■ THE TASK: Output all of the data exactly, keeping any images out of the copy.

=====

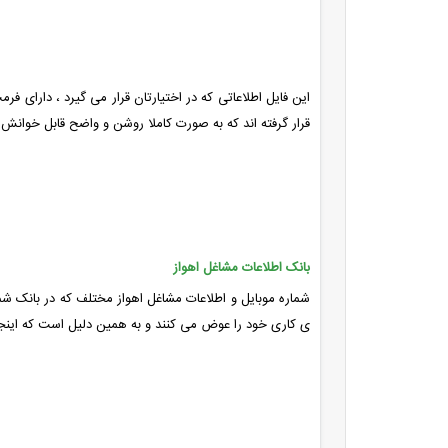
این فایل اطلاعاتی که در اختیارتان قرار می گیرد ، دارای ف
قرار گرفته اند که به صورت کاملا روشن و واضح قابل خوانش
بانک اطلاعات مشاغل اهواز
شماره موبایل و اطلاعات مشاغل اهواز مختلف که در بانک شم
ی کاری خود را عوض می کنند و به همین دلیل است که اینجا ضریب اطلاعات ، بالای 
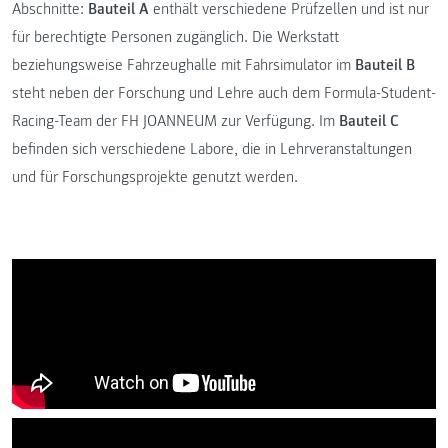
Abschnitte:
Bauteil A
enthält verschiedene Prüfzellen und ist nur
für berechtigte Personen zugänglich. Die Werkstatt
beziehungsweise Fahrzeughalle mit Fahrsimulator im
Bauteil B
steht neben der Forschung und Lehre auch dem Formula-Student-
Racing-Team der FH JOANNEUM zur Verfügung. Im
Bauteil C
befinden sich verschiedene Labore, die in Lehrveranstaltungen
und für Forschungsprojekte genutzt werden.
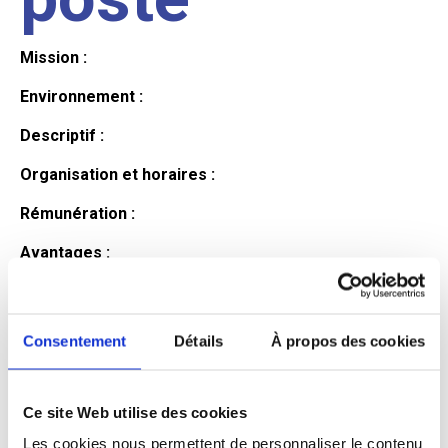
Mission :
Environnement :
Descriptif :
Organisation et horaires :
Rémunération :
Avantages :
Profil du
Consentement
Détails
À propos des cookies
candidat
Ce site Web utilise des cookies
Qualifications et diplômes :
Les cookies nous permettent de personnaliser le contenu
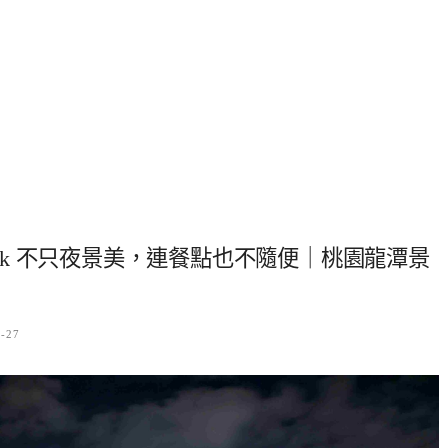
n Peak 不只夜景美，連餐點也不隨便｜桃園龍潭景
6-27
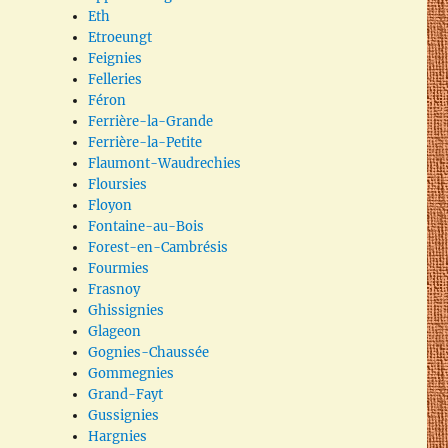
Eth
Etroeungt
Feignies
Felleries
Féron
Ferrière-la-Grande
Ferrière-la-Petite
Flaumont-Waudrechies
Floursies
Floyon
Fontaine-au-Bois
Forest-en-Cambrésis
Fourmies
Frasnoy
Ghissignies
Glageon
Gognies-Chaussée
Gommegnies
Grand-Fayt
Gussignies
Hargnies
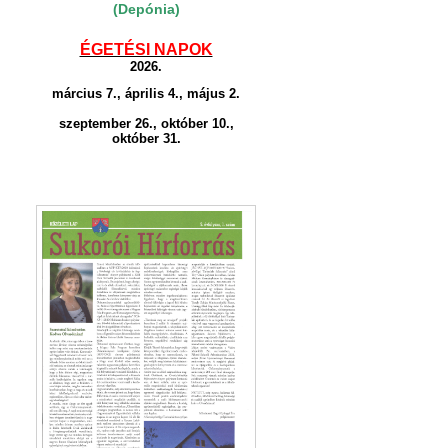
(Depónia)
ÉGETÉSI NAPOK
2026.
március 7., április 4., május 2.
szeptember 26., október 10.,
október 31.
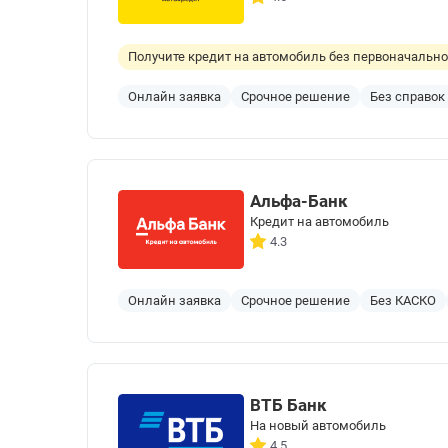
Получите кредит на автомобиль без первоначальног
Онлайн заявка
Срочное решение
Без справок
Альфа-Банк
Кредит на автомобиль
4.3
Онлайн заявка
Срочное решение
Без КАСКО
ВТБ Банк
На новый автомобиль
4.5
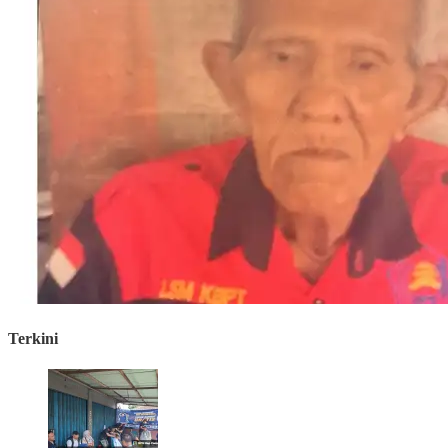
Terkini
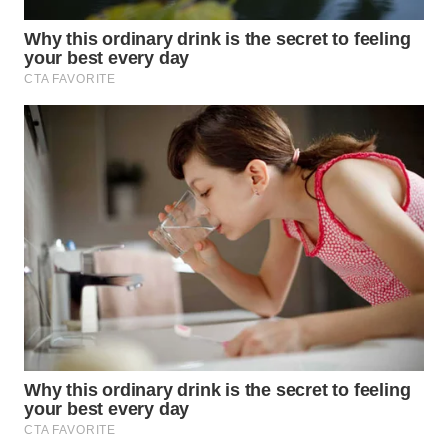
Wahana
Media
Group
WAHANA
NEWS
WAHANA
TANI
WAHANA
ADVOKAT
WAHANA
INFRASTRUKTUR
WAHANA
KONSUMEN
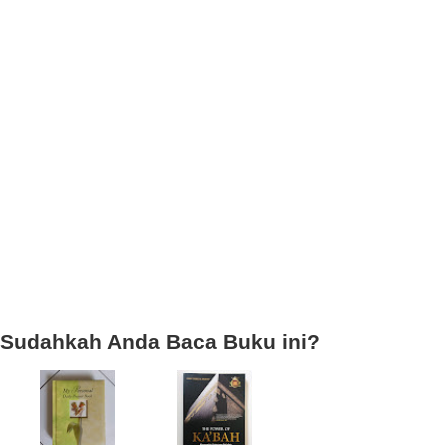
Sudahkah Anda Baca Buku ini?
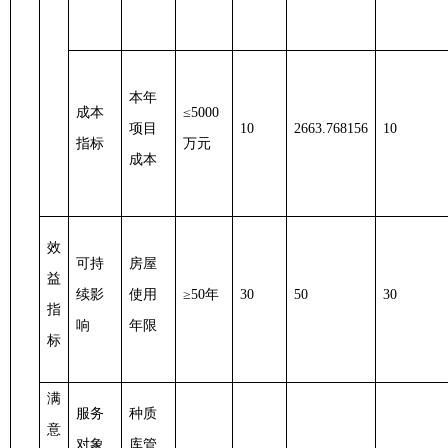
本年
成本
≤5000
项目
10
2663.768156
10
指标
万元
成本
效
可持
房屋
益
续影
使用
≥50年
30
50
30
指
响
年限
标
满
服务
种质
意
对象
库管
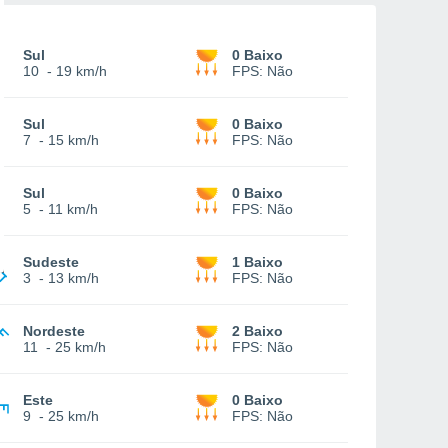
Sul
0 Baixo
10
-
19 km/h
FPS:
Não
Sul
0 Baixo
7
-
15 km/h
FPS:
Não
Sul
0 Baixo
5
-
11 km/h
FPS:
Não
Sudeste
1 Baixo
3
-
13 km/h
FPS:
Não
Nordeste
2 Baixo
11
-
25 km/h
FPS:
Não
Este
0 Baixo
9
-
25 km/h
FPS:
Não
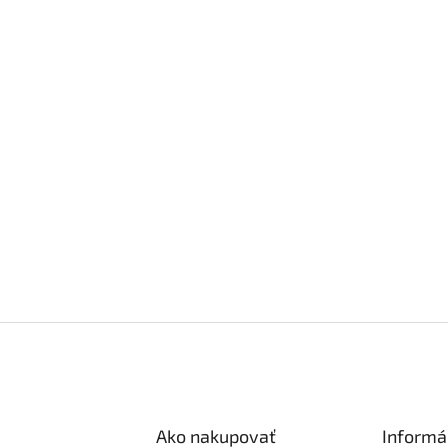
Ako nakupovať
Informá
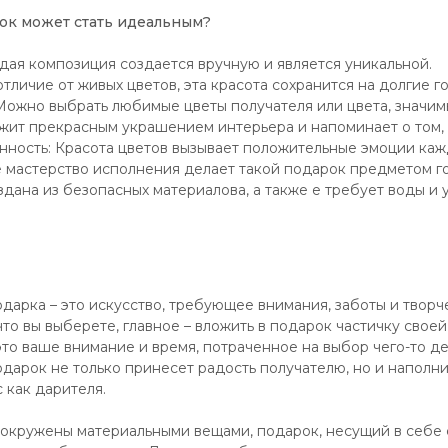
ок может стать идеальным?
дая композиция создается вручную и является уникальной.
отличие от живых цветов, эта красота сохранится на долгие г
ожно выбрать любимые цветы получателя или цвета, значимы
жит прекрасным украшением интерьера и напоминает о том, 
нность: Красота цветов вызывает положительные эмоции каж
е мастерство исполнения делает такой подарок предметом г
здана из безопасных материалова, а также е требует воды и 
дарка – это искусство, требующее внимания, заботы и творч
что вы выберете, главное – вложить в подарок частичку свое
это ваше внимание и время, потраченное на выбор чего-то д
одарок не только принесет радость получателю, но и наполн
 как дарителя.
о окружены материальными вещами, подарок, несущий в себе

=====

■ TASK RESULT:
این فایل اطلاعاتی که در اختیارتان قرار می گیرد ، دارای ف
قرار گرفته اند که به صورت کاملا روشن و واضح قابل خوانش
بانک اطلاعات مشاغل اهواز
شماره موبایل و اطلاعات مشاغل اهواز مختلف که در بانک شم
ی کاری خود را عوض می کنند و به همین دلیل است که اینجا ضریب اطلاعات ، بالای 
Abschnitte:
Bauteil A
enthält verschiedene Prüfzellen und ist nur
für berechtigte Personen zugänglich. Die Werkstatt
beziehungsweise Fahrzeughalle mit Fahrsimulator im
Bauteil B
steht neben der Forschung und Lehre auch dem Formula-Student-
Racing-Team der FH JOANNEUM zur Verfügung. Im
Bauteil C
befinden sich verschiedene Labore, die in Lehrveranstaltungen
und für Forschungsprojekte genutzt werden.
Mission :
Environnement :
Descriptif :
Organisation et horaires :
Rémunération :
Avantages :
Profil du
Consentement
Détails
À propos des cookies
candidat
Ce site Web utilise des cookies
Qualifications et diplômes :
Les cookies nous permettent de personnaliser le contenu
n Peak 不只夜景美，連餐點也不隨便｜桃園龍潭景
6-27
Eth
Etroeungt
Feignies
Felleries
Féron
Ferrière-la-Grande
Ferrière-la-Petite
Flaumont-Waudrechies
Floursies
Floyon
Fontaine-au-Bois
Forest-en-Cambrésis
Fourmies
Frasnoy
Ghissignies
Glageon
Gognies-Chaussée
Gommegnies
Grand-Fayt
Gussignies
Hargnies
(Depónia)
ÉGETÉSI NAPOK
2026.
március 7., április 4., május 2.
szeptember 26., október 10.,
október 31.
Получите кредит на автомобиль без первоначальног
Онлайн заявка
Срочное решение
Без справок
Альфа-Банк
Кредит на автомобиль
4.3
Онлайн заявка
Срочное решение
Без КАСКО
ВТБ Банк
На новый автомобиль
4.5
Terkini
Wahana
Media
Group
WAHANA
NEWS
WAHANA
TANI
WAHANA
ADVOKAT
WAHANA
INFRASTRUKTUR
WAHANA
KONSUMEN
Sudahkah Anda Baca Buku ini?
本年
成本
≤5000
项目
10
2663.768156
10
指标
万元
成本
效
可持
房屋
益
续影
使用
≥50年
30
50
30
指
响
年限
标
满
服务
种质
意
对象
库管
Sul
0 Baixo
10
-
19 km/h
FPS:
Não
Sul
0 Baixo
7
-
15 km/h
FPS:
Não
Sul
0 Baixo
5
-
11 km/h
FPS:
Não
Sudeste
1 Baixo
3
-
13 km/h
FPS:
Não
Nordeste
2 Baixo
11
-
25 km/h
FPS:
Não
Este
0 Baixo
9
-
25 km/h
FPS:
Não
Ako nakupovať
Informá
ок может стать идеальным?
дая композиция создается вручную и является уникальной.
отличие от живых цветов, эта красота сохранится на долгие г
ожно выбрать любимые цветы получателя или цвета, значимы
жит прекрасным украшением интерьера и напоминает о том, 
нность: Красота цветов вызывает положительные эмоции каж
е мастерство исполнения делает такой подарок предметом г
здана из безопасных материалова, а также е требует воды и 
дарка – это искусство, требующее внимания, заботы и творч
что вы выберете, главное – вложить в подарок частичку свое
это ваше внимание и время, потраченное на выбор чего-то д
одарок не только принесет радость получателю, но и наполн
 как дарителя.
о окружены материальными вещами, подарок, несущий в себе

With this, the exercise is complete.